Give back the full listing verbatim, apart from its images.

TASK DATA:
◇ ◇ ◇ ◇

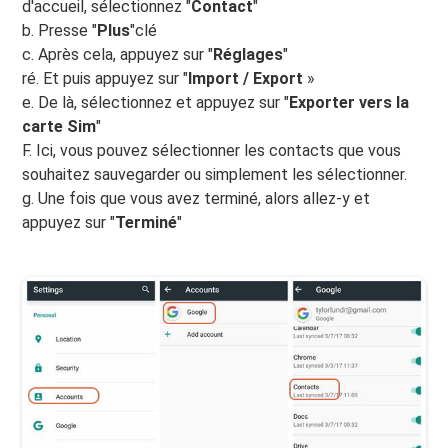
d'accueil, sélectionnez "
Contact
"
b. Presse "
Plus
"clé
c. Après cela, appuyez sur "
Réglages
"
ré. Et puis appuyez sur "
Import / Export
»
e. De là, sélectionnez et appuyez sur "
Exporter vers la
carte Sim
"
F. Ici, vous pouvez sélectionner les contacts que vous
souhaitez sauvegarder ou simplement les sélectionner.
g. Une fois que vous avez terminé, alors allez-y et
appuyez sur "
Terminé
"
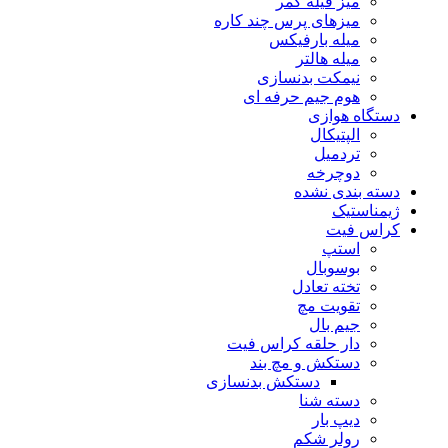
میز فیله کمر
میزهای پرس چند کاره
میله بارفیکس
میله هالتر
نیمکت بدنسازی
هوم جیم حرفه ای
دستگاه هوازی
الپتیکال
تردمیل
دوچرخه
دسته بندی نشده
ژیمناستیک
کراس فیت
استپ
بوسوبال
تخته تعادل
تقویت مچ
جیم بال
دار حلقه کراس فیت
دستکش و مچ بند
دستکش بدنسازی
دسته شنا
دیپ بار
رولر شکم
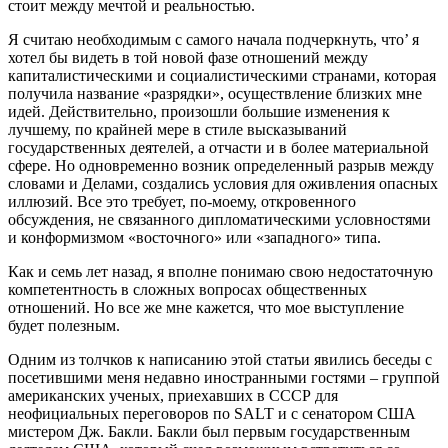
стоит между мечтой и реальностью.
Я считаю необходимым с самого начала подчеркнуть, что’ я
хотел бы видеть в той новой фазе отношений между
капиталистическими и социалистическими странами, которая
получила название «разрядки», осуществление близких мне
идей. Действительно, произошли большие изменения к
лучшему, по крайней мере в стиле высказываний
государственных деятелей, а отчасти и в более материальной
сфере. Но одновременно возник определенный разрыв между
словами и Делами, создались условия для оживления опасных
иллюзий. Все это требует, по-моему, откровенного
обсуждения, не связанного дипломатическими условностями
и конформизмом «восточного» или «западного» типа.
Как и семь лет назад, я вполне понимаю свою недостаточную
компетентность в сложных вопросах общественных
отношений. Но все же мне кажется, что мое выступление
будет полезным.
Одним из толчков к написанию этой статьи явились беседы с
посетившими меня недавно иностранными гостями – группой
американских ученых, приехавших в СССР для
неофициальных переговоров по SALT и с сенатором США
мистером Дж. Бакли. Бакли был первым государственным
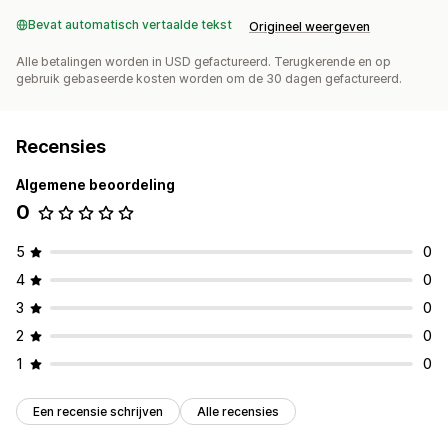
Bevat automatisch vertaalde tekst
Origineel weergeven
Alle betalingen worden in USD gefactureerd. Terugkerende en op
gebruik gebaseerde kosten worden om de 30 dagen gefactureerd.
Recensies
Algemene beoordeling
0
5
0
4
0
3
0
2
0
1
0
Een recensie schrijven
Alle recensies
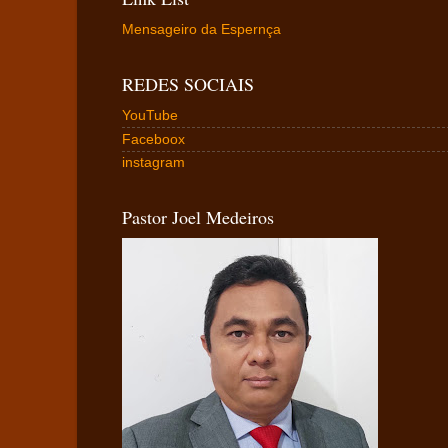
Mensageiro da Espernça
REDES SOCIAIS
YouTube
Faceboox
instagram
Pastor Joel Medeiros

◇ ◇ ◇ ◇

YOUR SOLUTION:
d'accueil, sélectionnez "
Contact
"
b. Presse "
Plus
"clé
c. Après cela, appuyez sur "
Réglages
"
ré. Et puis appuyez sur "
Import / Export
»
e. De là, sélectionnez et appuyez sur "
Exporter vers la
carte Sim
"
F. Ici, vous pouvez sélectionner les contacts que vous
souhaitez sauvegarder ou simplement les sélectionner.
g. Une fois que vous avez terminé, alors allez-y et
appuyez sur "
Terminé
"
میز فیله کمر
میزهای پرس چند کاره
میله بارفیکس
میله هالتر
نیمکت بدنسازی
هوم جیم حرفه ای
دستگاه هوازی
الپتیکال
تردمیل
دوچرخه
دسته بندی نشده
ژیمناستیک
کراس فیت
استپ
بوسوبال
تخته تعادل
تقویت مچ
جیم بال
دار حلقه کراس فیت
دستکش و مچ بند
دستکش بدنسازی
دسته شنا
دیپ بار
رولر شکم
стоит между мечтой и реальностью.
Я считаю необходимым с самого начала подчеркнуть, что’ я
хотел бы видеть в той новой фазе отношений между
капиталистическими и социалистическими странами, которая
получила название «разрядки», осуществление близких мне
идей. Действительно, произошли большие изменения к
лучшему, по крайней мере в стиле высказываний
государственных деятелей, а отчасти и в более материальной
сфере. Но одновременно возник определенный разрыв между
словами и Делами, создались условия для оживления опасных
иллюзий. Все это требует, по-моему, откровенного
обсуждения, не связанного дипломатическими условностями
и конформизмом «восточного» или «западного» типа.
Как и семь лет назад, я вполне понимаю свою недостаточную
компетентность в сложных вопросах общественных
отношений. Но все же мне кажется, что мое выступление
будет полезным.
Одним из толчков к написанию этой статьи явились беседы с
посетившими меня недавно иностранными гостями – группой
американских ученых, приехавших в СССР для
неофициальных переговоров по SALT и с сенатором США
мистером Дж. Бакли. Бакли был первым государственным
Bevat automatisch vertaalde tekst
Origineel weergeven
Alle betalingen worden in USD gefactureerd. Terugkerende en op
gebruik gebaseerde kosten worden om de 30 dagen gefactureerd.
Recensies
Algemene beoordeling
0
5
0
4
0
3
0
2
0
1
0
Een recensie schrijven
Alle recensies
Mensageiro da Espernça
REDES SOCIAIS
YouTube
Faceboox
instagram
Pastor Joel Medeiros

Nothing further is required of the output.